To a marriage officiant, a wedding is poetically referred to as the union of two separate souls into one.
Financial planners, however, tend to see matrimony from a different, more practical angle. In their view, it’s the joining of two distinct balance sheets into a single tax filing.
Hence the prenuptial agreement and the tricky conversation that wealth managers are often forced to have with clients or their children.
Amanda Campbell, managing director & advisor at Wealthspire Advisors, for example, said she typically enters into the conversation about prenups with engaged clients with openness, kindness, and the acknowledgment that it is an uncomfortable topic. She lets them know that while divorce is something no one wants to think about, it is something that cannot be ignored.
“As their financial advisor, it is my duty to make sure they’re protected in the best way possible in the chance that divorce does occur down the line and a prenup is just that, protection,” Campbell said.
Abbey Flaum, wealth strategist and shareholder at HB Wealth, meanwhile, believes the most constructive way to broach the subject of establishing a prenuptial agreement is to be direct and frame it as part of the couple’s broader financial and estate planning. Just as couples discuss where they will live, whether to have children, or how to merge their finances, she counsels the couple that a prenuptial agreement is one more step in building a foundation for their future together.
“When I practiced law, I often explained that a prenuptial agreement is not about expecting or planning for a divorce; it’s about ensuring clarity and fairness no matter what life may bring. I encourage our wealth management clients to start the conversation early – ideally while they are dating, but if not then early in the engagement,” Flaum said.
In her view, positioning the establishment of a prenuptial agreement as an act of mutual respect - rather than one of suspicion or doubt - helps both partners feel more comfortable with what is generally classified as a taboo idea.
Elsewhere, David Handler, trusts and estates partner at Kirkland & Ellis LLP, said when a client tells him their child is engaged, he immediately asks if they are considering a prenup.
“We discuss the pros and cons, including how much protection their current estate plan and trusts already provide against a divorcing spouse, and what additional benefits a prenup could provide. We discuss the disclosure of assets that is required, the need for both parties to have separate counsel, and that it should be negotiated and signed as early in the engagement as possible,” Handler said.
As to what other financial protections couples should consider before walking down the aisle, Campbell said keeping inherited or gifted property separate is an important consideration before marriage.
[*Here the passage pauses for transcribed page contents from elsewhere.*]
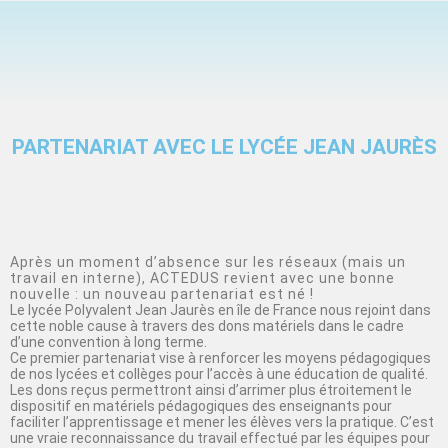
PARTENARIAT AVEC LE LYCÉE JEAN JAURÈS
Après un moment d’absence sur les réseaux (mais un
travail en interne), ACTEDUS revient avec une bonne
nouvelle : un nouveau partenariat est né !
Le lycée Polyvalent Jean Jaurès en île de France nous rejoint dans
cette noble cause à travers des dons matériels dans le cadre
d’une convention à long terme.
Ce premier partenariat vise à renforcer les moyens pédagogiques
de nos lycées et collèges pour l’accès à une éducation de qualité.
Les dons reçus permettront ainsi d’arrimer plus étroitement le
dispositif en matériels pédagogiques des enseignants pour
faciliter l’apprentissage et mener les élèves vers la pratique. C’est
une vraie reconnaissance du travail effectué par les équipes pour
Accounts of this nature should not be comingled as joint property once the couple is married unless both parties truly understand the impact of comingling previously separated assets, according to Campbell.
She added that during the marriage, inherited or gifted property should also remain separate, or again, if comingled, the outcomes should be thoroughly understood and discussed with a professional.
“I do not recommend comingling pre-marital, inherited, or gifted assets unless a discussion has been had with a professional who can guide you through the ramifications of such a decision,” Campbell said.
Advisors also say that estate planning vehicles like wills, trusts, and beneficiary designations should also be reviewed. For couples entering a second or third marriage or blending families, planning for children from prior relationships is critical.
“The law of each state sets rules for how various assets may be classified for division in the event of a divorce; a prenuptial agreement is the only method that allows a couple to opt out of the rules that the state sets and create their own rules for the classification of their assets - hopefully to be aligned with their frank discussions about such assets,” Flaum said.
Even when all the interested parties come to the table - and often its more than just the couple – the mood can turn sour quickly. And it’s up to the financial advisor to save the day by framing the agreement as a proactive planning tool rather than a negative step.
Campbell, for example, likens prenups to life insurance to keep the situation in check. Working through the division of assets during the divorce process is emotionally, physically, and mentally draining and clients are usually not in the best frame of mind during that process. Prenups, like insurance, are protection against life’s toughest - yet biggest - events.
“We buy life insurance while we’re alive and healthy as protection against the unimaginable happening. Prenups are much the same. You create them with your partner when you are happy and before there is anything to disagree over so that if the time for divorce comes, the big decisions have been made and they were made during a time when you and your partner were in your best frames of mind,” Campbell said.
For her part, Flaum presents prenups as forward-looking instruments that foster transparency and financial discipline, much like shareholder agreements in business.
“A prenuptial agreement establishes rules and expectations to minimize or eliminate potential conflicts later. By providing clarity on asset ownership, income allocation, and estate-planning priorities, prenuptial agreements serve not as harbingers of divorce but as tools that strengthen the marital partnership through candid communication and mutual understanding,” Flaum said.